O Papa assinalou que, como dizem os vaticanistas, poderia ser um “kingmaker”, entre os eleitores do sucessor de Bento XVI, na sua condição de cardeal latino-americano, capaz de “endereçar um número de votos sobre este ou aquele candidato”.

“Eu não contava, os candidatos fortes que os jornalistas indicavam e procuravam naqueles dias de março de 2013, eram outros: o arcebispo de Milão, Angelo Scola; o cardeal de Boston, Sean O’Malley; o arcebispo de São Paulo, Odilo Scherer; e Marc Ouellet, o cardeal canadiano que é hoje presidente emérito da Comissão Pontifícia para a América Latina”, recordava.

Nas congregações gerais, as reuniões preparatórias do Colégio dos Cardeais, Jorge Mario Bergoglio apresentou um discurso que tinha “despertado interesse, atenção”.

“Um cardeal aproximou-se de mim e disse-me: «Pois, gostaríamos mesmo de uma pessoa que fizesse essas coisas…». «Sim, mas onde a encontras?», respondi-lhe. E ele: «Tu.» Comecei a rir: «Ah, ah, ah, sim, está bem, cumprimentos lá em casa»”, escreveu.

A 12 de março, início do conclave, o futuro Papa apresentou-se na Casa de Santa Marta com a mala em que carregava “poucas coisas”.

“Tinha deixado tudo em Buenos Aires, os livros que começara a ler, as homilias que tinha preparado para o Domingo de Ramos e para a Quinta-feira Santa, e também um pouco de desordem.
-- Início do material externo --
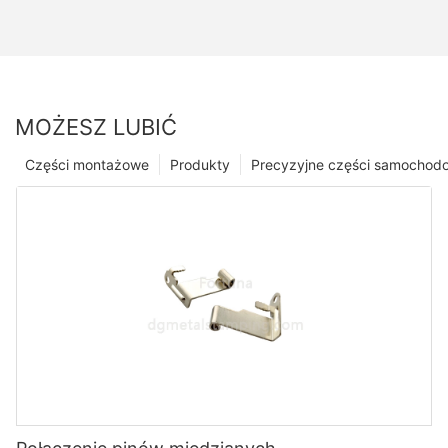
MOŻESZ LUBIĆ
Części montażowe
Produkty
Precyzyjne części samochod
E já comprara o bilhete de regresso para o sábado, 23”, referia.

Francisco recordou ter dito, dias antes, a outro arcebispo, que “neste momento da Igreja, nenhum cardeal pode dizer que não”.

A primeira votação encontrou o arcebispo de Buenos Aires “absolutamente tranquilo”, embora os votos se fossem repetindo no segundo e terceiro escrutínios.

O último Papa diz que foi sendo questionado por vários cardeais e que apenas quando lhe perguntaram sobre a suposta falta de um pulmão – foi operado em 1957 para a retirada de um lobo superior, onde estavam três quistos – percebeu a possibilidade de ser eleito.

“Compreendi pelo menos que havia o risco”, assinalou.

Francisco disse que nunca preencheu o boletim que é oferecido para contar os votos em cada cardeal, afirmando que “o escrutínio é uma coisa mesmo aborrecida de seguir, parece um canto gregoriano, mas com muito menos harmonia”.

A maioria de dois terços dos votantes chegaria no quinto escrutínio, em que se repetiu a votação devido a um cartão em branco a mais.

“Enquanto os cardeais ainda aplaudiam e o escrutínio continuava, o cardeal Hummes, que tinha estudado no seminário franciscano de Taquari, no Rio Grande do Sul, levantou-se e veio abraçar-me: ‘Não te esqueças dos pobres’, disse-me ele. A sua frase marcou-me, senti-a na carne. Foi então que surgiu o nome Francisco”, lembrou.

O Papa explicou que, na sacristia, colocou o anel da ordenação episcopal e rejeitou a cruz em ouro e os sapatos vermelhos: “Não foi nada de preparado. Era simplesmente o que sentia, com espontaneidade. Tal como não quis a capa de veludo nem o carretel de linho”.

Saí e fui de imediato ter com o cardeal Ivan Dias, que estava numa cadeira de rodas e, talvez por ainda não ter confiança com as novas vestes, tropecei num degrau. O meu primeiro ato de Papa… foi um tropeção. Mas não caí”.

Francisco admitia que encontrou paz, após a eleição, e que gostava de estar com as pessoas, recordando a opção por residir em Santa Marta, resposta à necessidade de viver “junto dos outros”, numa opção que provocou surpresa e algum desconforto, junto de responsáveis do Vaticano.

O livro ‘Spera’ (‘Esperança’), editado pela Mondadori, foi publicado em mais de cem países, incluindo Portugal (Nascente), tendo escrito com Carlo Musso, ex-diretor editorial de não-ficção da Piemme e da Sperling & Kupfer.

Ao longo de mais de 25 capítulos e 300 páginas, Francisco refletiu sobre temas como as migrações, a crise ambiental, a política social, a condição da mulher, a sexualidade, o desenvolvimento tecnológico, o futuro da Igreja e o diálogo entre religiões.